Die Offenheit der deutschen Volkswirtschaft sei eine zentrale Basis des Wohlstands in der Bundesrepublik, so die Autorinnen und Autoren. Dies mache das Land aber auch angreifbar. Deshalb müsse Deutschland eine besonders aktive Rolle einnehmen, um die eigenen internationalen ökonomischen und politischen Beziehungen und jene der EU zu gestalten. Eine Entkoppelung oder den Abbau von internationalen Wirtschaftsbeziehungen gelte es dabei zu verhindern.

Internationale Abkommen, wie etwa im Rahmen der Welthandelsorganisation WTO, blieben eine wichtige Basis für die Regelung der Außenwirtschaftsbeziehungen. Daneben müssten aber auch defensive Instrumente der EU geschärft werden, um eigene Interessen zu verteidigen oder durchzusetzen. Dazu gehörten etwa die Überwachung und sofern nötig das Ausbremsen ausländischer Investitionen in Deutschland und der EU sowie weitere Sanktionsinstrumente. Schon das Vorhandensein solcher Instrumente könne disziplinierend wirken, ohne dass sie zum Einsatz kommen müssten, heben die Autorinnen und Autoren der Studie hervor. Die Herausforderung sei, defensive Instrumente zu entwickeln, sie aber zurückhaltend einzusetzen, um nicht Protektionismus zu fördern.

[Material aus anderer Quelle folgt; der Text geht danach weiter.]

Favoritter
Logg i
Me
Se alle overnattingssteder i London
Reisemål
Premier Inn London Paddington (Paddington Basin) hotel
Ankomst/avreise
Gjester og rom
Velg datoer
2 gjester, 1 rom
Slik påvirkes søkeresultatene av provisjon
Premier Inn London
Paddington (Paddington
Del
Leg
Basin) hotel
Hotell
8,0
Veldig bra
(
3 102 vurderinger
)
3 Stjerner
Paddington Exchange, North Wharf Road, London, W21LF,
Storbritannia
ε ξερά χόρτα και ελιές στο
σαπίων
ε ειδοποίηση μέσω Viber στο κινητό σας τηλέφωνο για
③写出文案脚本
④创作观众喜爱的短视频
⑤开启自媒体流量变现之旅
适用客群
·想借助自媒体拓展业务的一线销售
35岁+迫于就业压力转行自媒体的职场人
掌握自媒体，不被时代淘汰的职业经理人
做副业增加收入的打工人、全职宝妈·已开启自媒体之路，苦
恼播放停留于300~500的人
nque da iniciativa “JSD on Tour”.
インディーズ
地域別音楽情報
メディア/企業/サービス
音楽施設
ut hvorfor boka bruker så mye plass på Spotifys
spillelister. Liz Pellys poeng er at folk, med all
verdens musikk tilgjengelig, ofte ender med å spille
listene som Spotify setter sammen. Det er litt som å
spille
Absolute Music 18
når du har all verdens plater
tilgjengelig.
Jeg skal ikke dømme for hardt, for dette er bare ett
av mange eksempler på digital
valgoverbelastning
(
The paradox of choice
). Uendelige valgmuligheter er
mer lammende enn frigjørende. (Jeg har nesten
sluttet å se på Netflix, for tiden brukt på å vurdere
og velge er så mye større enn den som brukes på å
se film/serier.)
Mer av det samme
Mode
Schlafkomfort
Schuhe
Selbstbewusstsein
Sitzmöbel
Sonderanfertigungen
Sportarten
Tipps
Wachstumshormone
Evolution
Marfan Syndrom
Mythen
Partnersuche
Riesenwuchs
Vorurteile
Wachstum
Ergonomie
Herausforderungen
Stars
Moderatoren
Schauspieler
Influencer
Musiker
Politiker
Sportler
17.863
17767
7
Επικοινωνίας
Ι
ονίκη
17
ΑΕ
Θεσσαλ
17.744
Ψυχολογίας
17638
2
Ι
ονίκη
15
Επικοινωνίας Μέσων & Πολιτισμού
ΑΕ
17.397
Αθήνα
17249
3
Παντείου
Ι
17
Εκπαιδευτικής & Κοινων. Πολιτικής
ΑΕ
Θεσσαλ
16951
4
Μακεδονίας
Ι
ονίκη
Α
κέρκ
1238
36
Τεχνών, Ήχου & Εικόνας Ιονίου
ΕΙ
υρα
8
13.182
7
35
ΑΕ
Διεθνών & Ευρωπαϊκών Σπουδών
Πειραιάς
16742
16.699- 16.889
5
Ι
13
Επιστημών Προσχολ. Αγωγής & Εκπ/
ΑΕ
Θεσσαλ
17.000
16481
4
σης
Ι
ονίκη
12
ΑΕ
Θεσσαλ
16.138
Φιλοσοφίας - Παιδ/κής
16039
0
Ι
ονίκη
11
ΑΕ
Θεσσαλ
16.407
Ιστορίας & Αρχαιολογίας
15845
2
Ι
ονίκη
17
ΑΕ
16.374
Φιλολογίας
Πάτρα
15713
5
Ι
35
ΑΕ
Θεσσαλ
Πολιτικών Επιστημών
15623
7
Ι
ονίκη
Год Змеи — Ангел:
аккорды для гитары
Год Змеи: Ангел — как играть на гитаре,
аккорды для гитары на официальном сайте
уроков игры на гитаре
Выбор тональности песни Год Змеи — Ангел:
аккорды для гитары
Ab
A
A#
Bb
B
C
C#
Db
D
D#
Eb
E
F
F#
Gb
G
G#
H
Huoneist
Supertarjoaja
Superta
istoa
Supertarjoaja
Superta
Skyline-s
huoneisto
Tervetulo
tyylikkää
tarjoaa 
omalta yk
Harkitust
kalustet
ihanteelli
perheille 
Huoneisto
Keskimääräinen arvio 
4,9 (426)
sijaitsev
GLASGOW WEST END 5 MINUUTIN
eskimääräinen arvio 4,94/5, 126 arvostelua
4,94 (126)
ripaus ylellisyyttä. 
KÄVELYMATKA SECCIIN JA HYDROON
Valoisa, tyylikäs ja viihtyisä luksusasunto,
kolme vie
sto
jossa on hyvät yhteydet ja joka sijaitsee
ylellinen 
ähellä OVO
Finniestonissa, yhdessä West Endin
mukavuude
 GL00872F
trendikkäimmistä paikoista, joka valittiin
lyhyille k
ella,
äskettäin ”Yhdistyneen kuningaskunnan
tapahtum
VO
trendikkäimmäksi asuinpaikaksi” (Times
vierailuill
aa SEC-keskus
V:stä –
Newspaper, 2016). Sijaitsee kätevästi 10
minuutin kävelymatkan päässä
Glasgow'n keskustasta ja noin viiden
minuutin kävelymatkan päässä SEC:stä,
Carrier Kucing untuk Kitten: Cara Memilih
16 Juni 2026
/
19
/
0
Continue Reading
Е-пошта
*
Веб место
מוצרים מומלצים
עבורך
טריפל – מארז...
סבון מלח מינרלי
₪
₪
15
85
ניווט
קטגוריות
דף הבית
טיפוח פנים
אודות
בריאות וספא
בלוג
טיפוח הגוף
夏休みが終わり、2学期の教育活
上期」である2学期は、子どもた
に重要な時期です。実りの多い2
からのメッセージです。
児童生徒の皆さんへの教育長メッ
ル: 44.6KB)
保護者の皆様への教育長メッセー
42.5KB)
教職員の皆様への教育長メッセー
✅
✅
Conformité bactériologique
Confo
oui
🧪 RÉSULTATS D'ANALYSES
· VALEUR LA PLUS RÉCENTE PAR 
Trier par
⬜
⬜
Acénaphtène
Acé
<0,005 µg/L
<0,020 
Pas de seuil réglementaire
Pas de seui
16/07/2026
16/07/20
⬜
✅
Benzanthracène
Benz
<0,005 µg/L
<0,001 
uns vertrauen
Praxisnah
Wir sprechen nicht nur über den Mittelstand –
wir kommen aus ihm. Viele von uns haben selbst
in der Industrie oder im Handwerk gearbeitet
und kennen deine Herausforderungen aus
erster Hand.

Daneben empfiehlt die Studie, eine Reihe offensiver Instrumente, die vor allem darauf fußen, den Zugang zum EU-Binnenmarkt als Hebel für eine strategische Außenwirtschaftspolitik zu nutzen. Zu den genannten Punkten gehören:

  • der Ausbau und die Vertiefung des Binnenmarkts – vor allem im Bereich der Dienstleistungen, das Vorantreiben einer Banken- und Kapitalmarktunion, die Stärkung des Euro als internationaler Leitwährung, auch in Form eines digitalen Euro
  • die Stärkung des von einem erfolgreichen und stabilen Binnenmarkt abhängigen „Brüssel-Effekts“, durch welchen die EU internationale Standards setzen kann
  • der Erhalt und Ausbau strategischer Partnerschaften mit wichtigen Handelspartnern, allen voran ein Investitions- und Handelsabkommen mit den USA und ein Abkommen mit Indien
  • das Schaffen eines stabilen Regulierungsrahmens für den Handel mit EU-Nachbarländern wie Großbritannien, der Schweiz und der Türkei durch Aufbau einer Zollunion mit Mitspracherechten aller Beteiligten
  • der Aufbau eines Grenzausgleichsmechanismus für CO2-Abgaben – idealerweise kombiniert mit der Bildung eines offenen Klimaclubs von Ländern mit gemeinsamen Klimaschutzstandards
  • Stärkung des Binnenmarktes für Digitalangebote und Steigerung der Attraktivität für Venture- Capital-Geber.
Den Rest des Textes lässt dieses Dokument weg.